Wall Street's COVID-era golden age is over

- Matt Phillips, author ofAxios Markets

Illustration: Shoshana Gordon/Axios
Profits for America's biggest banks are shrinking, as "easy money" policies that made the COVID era a boom time on Wall Street come to a close.
What's new: The latest earnings reports.
Monday: Goldman and BofA reported smaller profits than last year.
- Last Friday: Wells Fargo and Citigroup, ditto.
- Last Thursday: JPMorgan and Morgan Stanley, double ditto, plus they both missed analyst expectations.
The big picture: The free-money era on Wall Street — a side effect of the emergency monetary policies the Fed used to keep the pandemic from destroying the economy — has more or less ended over the last few months.
Backstory: Starting in March 2020, the Fed slashed interest rates to near zero and began printing what would ultimately be several trillion dollars and pumping them into financial markets.

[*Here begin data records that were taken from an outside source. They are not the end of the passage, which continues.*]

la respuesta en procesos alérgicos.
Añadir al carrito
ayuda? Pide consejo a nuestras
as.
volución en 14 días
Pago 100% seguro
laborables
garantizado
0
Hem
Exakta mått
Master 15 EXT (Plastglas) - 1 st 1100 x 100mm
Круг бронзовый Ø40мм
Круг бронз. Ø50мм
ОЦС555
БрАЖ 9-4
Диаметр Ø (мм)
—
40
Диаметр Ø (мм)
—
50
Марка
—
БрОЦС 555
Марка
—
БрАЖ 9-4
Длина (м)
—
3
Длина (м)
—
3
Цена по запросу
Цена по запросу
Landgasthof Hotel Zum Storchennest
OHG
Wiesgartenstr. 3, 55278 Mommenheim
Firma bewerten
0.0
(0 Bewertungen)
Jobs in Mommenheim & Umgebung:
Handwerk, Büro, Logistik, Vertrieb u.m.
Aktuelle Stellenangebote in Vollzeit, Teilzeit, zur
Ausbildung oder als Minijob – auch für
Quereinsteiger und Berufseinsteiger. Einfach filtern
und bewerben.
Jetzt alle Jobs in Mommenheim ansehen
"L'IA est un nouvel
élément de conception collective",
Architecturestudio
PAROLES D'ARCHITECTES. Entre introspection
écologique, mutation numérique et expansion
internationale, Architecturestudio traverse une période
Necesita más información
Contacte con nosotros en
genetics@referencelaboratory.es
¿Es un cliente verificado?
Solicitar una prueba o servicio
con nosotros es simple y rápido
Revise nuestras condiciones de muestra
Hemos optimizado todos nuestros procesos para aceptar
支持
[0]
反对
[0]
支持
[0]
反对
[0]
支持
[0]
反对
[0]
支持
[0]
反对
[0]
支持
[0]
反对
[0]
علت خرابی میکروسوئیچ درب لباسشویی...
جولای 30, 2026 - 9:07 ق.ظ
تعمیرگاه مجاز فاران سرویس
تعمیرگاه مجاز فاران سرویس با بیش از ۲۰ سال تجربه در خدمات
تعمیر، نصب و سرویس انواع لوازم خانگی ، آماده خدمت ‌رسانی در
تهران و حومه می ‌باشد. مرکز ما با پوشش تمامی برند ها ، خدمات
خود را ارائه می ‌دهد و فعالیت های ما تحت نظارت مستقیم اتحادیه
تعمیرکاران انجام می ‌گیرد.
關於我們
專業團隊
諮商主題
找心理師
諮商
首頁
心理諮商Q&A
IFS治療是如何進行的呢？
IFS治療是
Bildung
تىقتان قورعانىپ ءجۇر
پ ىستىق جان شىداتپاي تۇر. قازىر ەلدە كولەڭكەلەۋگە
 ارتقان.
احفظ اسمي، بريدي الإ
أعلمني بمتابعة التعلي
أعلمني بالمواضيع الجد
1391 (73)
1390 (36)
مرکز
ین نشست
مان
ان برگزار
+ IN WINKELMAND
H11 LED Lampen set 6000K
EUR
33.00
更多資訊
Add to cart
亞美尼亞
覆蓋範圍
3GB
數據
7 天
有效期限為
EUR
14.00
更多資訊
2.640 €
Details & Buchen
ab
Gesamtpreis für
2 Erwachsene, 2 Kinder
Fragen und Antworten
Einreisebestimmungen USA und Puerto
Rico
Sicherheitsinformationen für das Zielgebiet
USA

- That supercharged Wall Street businesses like running public stock offerings and corporate bond sales, advising and financing big mergers and acquisitions, and operating trading desks.
- Bank share prices surged, too. A year after the stock market bottomed on March 23, 2020, Morgan Stanley was up nearly 200%. Goldman Sachs was up about 150%. Bank of America and Citigroup had doubled. (The S&P 500 was up about 75% over that time.)
The intrigue: Interest rates have surged this year, rapidly changing the conditions in financial markets and slowing down bubbly businesses.
- High rates crushed stock prices and pushed the S&P 500 into a bear market, dissuading companies from selling shares into a down market.
- The business of managing corporate bond offerings has also slumped as interest rates rose. (Companies don't want to borrow at what seem, relatively speaking, like high rates.)
- Higher borrowing costs — which the Fed is using to try to slow the economy, and thus, ease inflation — also raise the risk of recession and the losses on loans that typically occur during downturns. So banks are socking away billions in reserves just in case things get ugly, which hurts their earnings.
Yes, but: It's not all bad on Wall Street.
- Volatile market conditions can be good for bank trading desks that make the right calls. Trading was a bright spot for Goldman Sachs and Citigroup this quarter.
- Higher interest rates also can boost the money banks make by charging interest. (Bank of America did just that, for example.)
The bottom line: The market seems to see tougher times ahead for big banks — much of those stock gains have evaporated this year.